*** Opening Data extracts ***

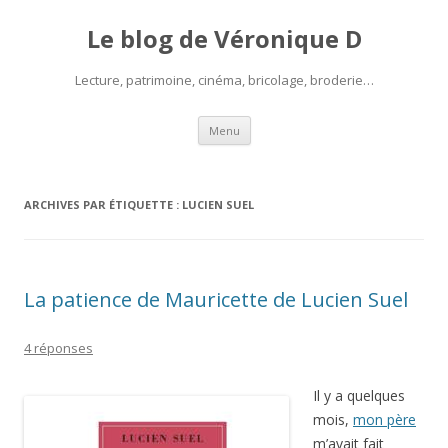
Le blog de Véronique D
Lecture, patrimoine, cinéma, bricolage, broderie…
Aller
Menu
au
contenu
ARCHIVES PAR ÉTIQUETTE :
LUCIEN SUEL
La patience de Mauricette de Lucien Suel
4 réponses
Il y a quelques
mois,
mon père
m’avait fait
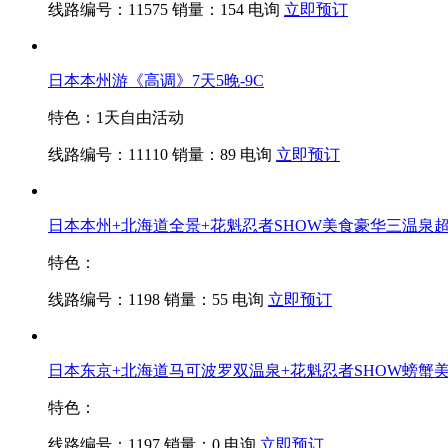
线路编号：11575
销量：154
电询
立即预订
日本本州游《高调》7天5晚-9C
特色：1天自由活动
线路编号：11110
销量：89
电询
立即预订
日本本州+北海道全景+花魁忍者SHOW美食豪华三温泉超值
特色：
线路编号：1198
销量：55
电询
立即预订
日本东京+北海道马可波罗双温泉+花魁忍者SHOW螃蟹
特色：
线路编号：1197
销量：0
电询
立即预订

*** Closing Data extracts ***

Copy every line of the data that carries the word "线路编号".

▶ _Response box_
线路编号：11575
线路编号：11110
线路编号：1198
线路编号：1197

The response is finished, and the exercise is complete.